Post by theman1990 on Jul 22, 2006 23:23:38 GMT -6
I had the misfortune of being the front seater in this crash. It seems that the article got nearly nothing right. Not sure what all is allowed to be revealed, but I am VERY lucky, to be alive, albeit missing my right hand. To the other AH guys here, if you can, get out of the habit of grabbing those handholds on the top of the canopy!!! You won't like the results when the main rotor system makes an uninvited trip through the cockpit!!
Hope all is well LT. You will be missed by all that flew with you. And yes the previous post about the crash is all wrong. Bottom line is that we (AH-64 drivers) must know our power limitations and how the aircraft operates in high/hot environments.
Yah this was the same unit, and Mr.
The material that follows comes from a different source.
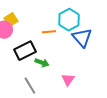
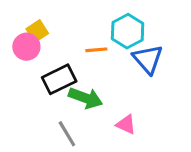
green arrow: (42, 63) -> (86, 98), size x1.5
pink triangle: (68, 80) -> (126, 124), turned -40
Flanigan was our SP. I myself know only what I've heard about the crash he was in, but others here may know more.
ID, Thanks for the words... Life is well now that I'm in medical school. It's a shame the Army wouldn't even consider letting me fly again, yet the FAA checked me off.... C'est la vi! Hope all goes well for your guys (and ladies!)
On the Tim Flannigan crash-- I think his helmet came unplugged and they had lost commo or something of that nature. Bottom line was that he was ejected from the a/c. Front seater lived. Tim was a great man.
It's now many years later and you probably won't see this LT, but it's good to see you've found a new direction. I was on the crash investigation team for yours and Mr. Flanagans crashes. You are a lucky guy. Good thing the guy on the blackhawk new his stuff to get you fixed up and outa there. Good luck and God bless.